The nucleotide sequence analysis of exons 1 to 9 of STK11 in 5 penile carcinoma cases showed no somatic mutations in none of the 9 coding regions. A single nucleotide substitution was identified in the intron 2 of one cancer case, however it seems to have no effect on the expression of the protein. Somatic mutations, affecting conserved residues within the kinase domain or intron/exon junctions of STK11, were previously identified in 4 out of 6 cases (66.7%) of cervical adenocarcinomas and 2 out of 10 cases (20%) of squamous cell carcinomas, indicating that single nucleotide substitutions are frequent events in a specific histological subtype of cervical cancer [25].

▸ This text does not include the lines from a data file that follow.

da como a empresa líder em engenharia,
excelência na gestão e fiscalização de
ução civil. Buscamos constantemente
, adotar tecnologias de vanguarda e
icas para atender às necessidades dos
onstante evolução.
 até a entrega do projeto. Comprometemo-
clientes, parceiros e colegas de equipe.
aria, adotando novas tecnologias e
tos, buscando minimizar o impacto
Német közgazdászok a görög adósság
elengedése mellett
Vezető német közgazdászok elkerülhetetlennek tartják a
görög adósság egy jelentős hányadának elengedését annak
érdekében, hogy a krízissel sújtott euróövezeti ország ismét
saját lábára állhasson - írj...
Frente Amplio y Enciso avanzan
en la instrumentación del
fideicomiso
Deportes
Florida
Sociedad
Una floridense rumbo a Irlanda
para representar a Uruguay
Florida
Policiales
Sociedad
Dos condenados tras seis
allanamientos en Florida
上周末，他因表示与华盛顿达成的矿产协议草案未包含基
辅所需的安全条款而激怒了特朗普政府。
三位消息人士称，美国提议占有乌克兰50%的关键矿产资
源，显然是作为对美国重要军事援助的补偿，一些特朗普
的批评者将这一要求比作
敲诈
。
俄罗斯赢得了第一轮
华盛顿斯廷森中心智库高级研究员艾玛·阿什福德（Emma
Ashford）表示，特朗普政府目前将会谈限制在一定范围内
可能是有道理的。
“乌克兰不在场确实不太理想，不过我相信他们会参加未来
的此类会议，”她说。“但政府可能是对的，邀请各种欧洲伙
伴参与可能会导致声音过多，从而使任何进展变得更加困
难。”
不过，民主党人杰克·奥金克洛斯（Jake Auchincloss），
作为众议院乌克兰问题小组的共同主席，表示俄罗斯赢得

Very few studies are available on somatic mutations of other genes in penile carcinoma. A recent report showed a dysregulation of phosphatidylinositol 3-kinase and Ras pathways through somatic alterations of the PIK3CA, HRAS and KRAS genes in 11 out of 28 (39%) penile cancer samples, without any statistically significant difference between HPV-positive and HPV-negative cases [30].

Other studies analyzing genetic alterations in TP53 gene of penile carcinomas reported mutations in fractions varying from 8% to 33% of the cases [31-35]. Furthermore, most of reported alterations consist in single nucleotide mutations that cause amino acid substitution in the corresponding protein.

Conclusions

The present study has the limitation to analyze a modest sample size, but has the advantage to include cancer cases from high incidence (Uganda) and low incidence (Italy) geographic regions. The results obtained so far allow to conclude that single nucleotide mutations and/or deletion of STK11 gene are rare events in penile carcinoma suggesting that STK11 genetic alterations do not have a relevant role in the pathogenesis of penile cancer.

Abbreviations

HPV: Human Papillomavirus;STK11: Serine/threonine kinase 11;LKB1: Liver kinase B1.

Competing interests

The authors report no competing of interests.

Authors’ contribution

MLT and FMB were responsible for the overall planning and coordination of the study. LB contributed to the data analysis. SL carried out the histopathology evaluation of the cases. CA was responsible for specimen processing, DNA analysis and with MLT compiled and finalized the manuscript. All authors read and approved the final manuscript.